Write out each line from the data below that includes the word "Filipe".

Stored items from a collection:
"""

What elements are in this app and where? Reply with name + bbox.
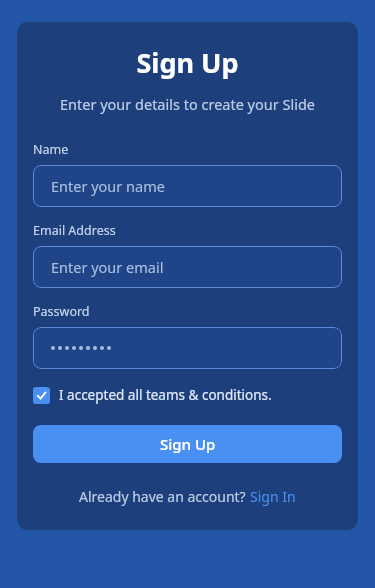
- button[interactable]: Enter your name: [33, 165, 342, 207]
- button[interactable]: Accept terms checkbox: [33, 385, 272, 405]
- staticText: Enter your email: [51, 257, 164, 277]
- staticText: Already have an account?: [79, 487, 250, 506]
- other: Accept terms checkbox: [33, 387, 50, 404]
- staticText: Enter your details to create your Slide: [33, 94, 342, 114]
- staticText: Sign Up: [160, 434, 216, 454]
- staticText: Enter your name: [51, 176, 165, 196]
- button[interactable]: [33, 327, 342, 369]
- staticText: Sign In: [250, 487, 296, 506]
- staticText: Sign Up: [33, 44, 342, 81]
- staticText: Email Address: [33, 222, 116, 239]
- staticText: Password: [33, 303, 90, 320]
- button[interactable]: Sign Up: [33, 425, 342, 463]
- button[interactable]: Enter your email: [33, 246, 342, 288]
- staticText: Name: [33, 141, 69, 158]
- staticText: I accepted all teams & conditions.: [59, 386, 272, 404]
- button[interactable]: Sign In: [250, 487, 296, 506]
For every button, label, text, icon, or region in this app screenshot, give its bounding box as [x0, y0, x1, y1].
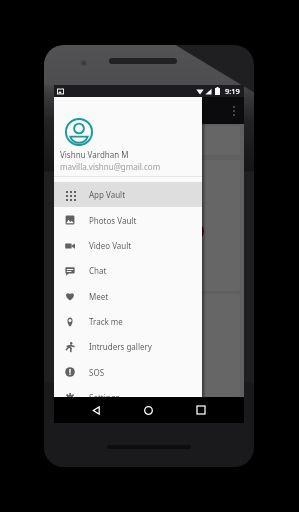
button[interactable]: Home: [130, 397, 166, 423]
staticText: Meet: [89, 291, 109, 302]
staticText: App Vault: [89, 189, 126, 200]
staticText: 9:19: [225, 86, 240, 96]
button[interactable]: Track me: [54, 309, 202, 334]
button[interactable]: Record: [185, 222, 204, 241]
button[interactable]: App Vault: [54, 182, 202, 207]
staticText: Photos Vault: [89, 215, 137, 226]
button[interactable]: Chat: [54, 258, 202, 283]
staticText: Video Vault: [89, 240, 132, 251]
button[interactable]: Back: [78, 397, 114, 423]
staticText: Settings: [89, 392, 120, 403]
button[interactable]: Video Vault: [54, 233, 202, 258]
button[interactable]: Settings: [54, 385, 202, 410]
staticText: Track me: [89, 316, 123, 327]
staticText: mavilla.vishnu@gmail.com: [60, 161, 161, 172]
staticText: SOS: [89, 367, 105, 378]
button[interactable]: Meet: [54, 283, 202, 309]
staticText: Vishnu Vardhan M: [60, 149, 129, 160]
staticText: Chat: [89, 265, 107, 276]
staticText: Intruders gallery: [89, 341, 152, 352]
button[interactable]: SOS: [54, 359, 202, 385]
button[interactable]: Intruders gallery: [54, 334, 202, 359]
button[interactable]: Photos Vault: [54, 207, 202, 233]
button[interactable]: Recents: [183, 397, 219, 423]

"""
"""

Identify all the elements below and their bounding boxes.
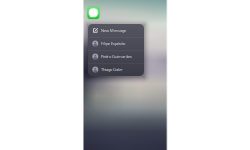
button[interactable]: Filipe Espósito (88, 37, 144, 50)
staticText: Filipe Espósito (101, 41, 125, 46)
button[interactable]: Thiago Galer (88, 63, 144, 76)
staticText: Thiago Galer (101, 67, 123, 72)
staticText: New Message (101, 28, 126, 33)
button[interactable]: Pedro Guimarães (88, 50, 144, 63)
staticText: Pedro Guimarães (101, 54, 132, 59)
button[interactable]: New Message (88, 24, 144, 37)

"""

Reply ▸
button[interactable]: Filipe Espósito (88, 37, 144, 50)
staticText: Filipe Espósito (101, 41, 125, 46)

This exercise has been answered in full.